Fertile Ground

Steve Lindholm, owner, chairman and CEO of Granite Falls Bank, a $207 million-asset ag bank in this southwestern Minnesota town, is the first to admit that he's living in some kind of parallel economic universe.

While much of the rest of the country frets over the prospect of a double-dip recession and further declines in property values, life on the farms surrounding Granite Falls—and the rest of the nation's Corn Belt—has rarely been better. Prices for King Corn, stoked by government biofuel mandates, growing Asian demand for feed grains and a weak dollar, have reached more than $7 per bushel this year, triple the historical average and the highest on record. New technology has improved per-acre yields, allowing farmers to cash in.

Unlike corporate America, they're spending that haul—for new combines, storage buildings, even pick-up trucks. Equipment dealers are struggling to keep big-ticket items in stock, home prices have held steady and business is booming for local contractors. Unemployment is virtually nil.

"This year is going to be a good one, better than last year," Lindholm says. "The income stream for our customers is about as good as we've ever seen it."

Even so, the optimism is tempered by fears that too much of a good thing could come back to hurt farmers—and the bankers they rely on.

Net farm income hit $91.3 billion in 2010, more than 30 percent above the average of the previous decade. The U.S. Department of Agriculture projects profits of $114.8 billion this year—another record.
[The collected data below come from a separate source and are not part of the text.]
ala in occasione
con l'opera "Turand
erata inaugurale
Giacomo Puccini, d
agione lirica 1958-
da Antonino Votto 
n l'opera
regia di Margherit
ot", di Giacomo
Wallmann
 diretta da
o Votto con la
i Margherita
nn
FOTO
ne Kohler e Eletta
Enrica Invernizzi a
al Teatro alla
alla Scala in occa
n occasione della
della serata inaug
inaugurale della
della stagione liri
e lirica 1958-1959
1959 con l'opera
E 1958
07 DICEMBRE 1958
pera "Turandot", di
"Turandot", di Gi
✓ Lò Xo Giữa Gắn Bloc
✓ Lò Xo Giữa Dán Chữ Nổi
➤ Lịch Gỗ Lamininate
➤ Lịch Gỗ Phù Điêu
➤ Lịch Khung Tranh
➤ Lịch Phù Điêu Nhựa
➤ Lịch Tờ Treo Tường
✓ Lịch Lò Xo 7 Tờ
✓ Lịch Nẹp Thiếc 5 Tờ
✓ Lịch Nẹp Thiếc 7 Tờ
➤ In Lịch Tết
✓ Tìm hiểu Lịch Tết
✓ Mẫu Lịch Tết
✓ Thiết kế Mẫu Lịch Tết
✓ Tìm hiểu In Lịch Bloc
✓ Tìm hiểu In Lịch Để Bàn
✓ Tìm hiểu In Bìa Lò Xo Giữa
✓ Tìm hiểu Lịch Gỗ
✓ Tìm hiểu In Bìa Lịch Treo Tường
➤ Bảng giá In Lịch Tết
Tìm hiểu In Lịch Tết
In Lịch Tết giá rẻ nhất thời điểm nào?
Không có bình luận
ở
Prices for most grains, from wheat and sorghum to sugar beets, have spiked, with corn—America's No. 1 cash crop, accounting for 40 percent of all production—serving as the pacesetter. Corn, which hovered in the $2 per-bushel range for years, recently fetched $6.50—not quite as high as earlier this year, but still plenty healthy.

Expectations that today's high commodity prices represent more than a momentary blip have fueled a run-up in farmland values the likes of which has never been seen.

"Land is priced to perfection right now," says Ernie Goss, an economist at Creighton University in Omaha. "Yields are strong, commodity prices are strong and the dollar is weak, which fuels exports."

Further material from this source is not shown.